The European Central Bank raised interest rates by a quarter of a percentage point on Thursday, slowing down the pace of its monetary policy tightening even as it signaled that the fight against inflation was not complete.

The quarter-point move is the smallest increase policymakers have imposed since they started raising rates last summer, in what has become the fastest pace of tightening in the bank’s two-decade history.

The central bank is slowing its campaign as the inflation rate for the eurozone edged higher in April, with prices rising 7 percent from the year before, according to data published Tuesday. The annual inflation rate was 6.9 percent in March.

Still, within the inflation report were some signals that support a slowdown in policy tightening. The headline rate of inflation has dropped from its peak of 10.6 percent in October, and last month the core rate, which excludes energy and food prices, was slightly lower at 5.6 percent.

Policymakers are closely watching measures of so-called underlying inflation that signal how much inflationary pressure is being generated within the region’s economy, such as through wage growth or companies raising prices to maintain profit margins, as opposed to being imported in through higher energy costs.

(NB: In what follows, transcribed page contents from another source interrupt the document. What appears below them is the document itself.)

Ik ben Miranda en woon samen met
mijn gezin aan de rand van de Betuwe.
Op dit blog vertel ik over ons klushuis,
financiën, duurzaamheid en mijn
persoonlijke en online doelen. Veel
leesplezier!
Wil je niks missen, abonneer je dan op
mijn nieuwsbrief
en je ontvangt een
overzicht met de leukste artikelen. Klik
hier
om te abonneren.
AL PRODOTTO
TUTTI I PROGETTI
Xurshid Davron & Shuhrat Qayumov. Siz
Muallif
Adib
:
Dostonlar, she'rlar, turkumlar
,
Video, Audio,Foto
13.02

“The inflation outlook continues to be too high for too long,” the central bank said in a statement on Thursday. It went on to say, that “headline inflation has declined over recent months, but underlying price pressures remain strong.”

Policymakers also justified the smaller interest rate increase by pointing to evidence that past policy tightening was starting to have an impact as demand for loans dropped earlier this year and banks have substantially tightened the criteria they use to approve loans to households and businesses. Deteriorating lending conditions tend to lead to a slowdown in the economy, which would weaken inflation.

“The past rate increases are being transmitted forcefully to euro area financing and monetary conditions, while the lags and strength of transmission to the real economy remain uncertain,” the bank said.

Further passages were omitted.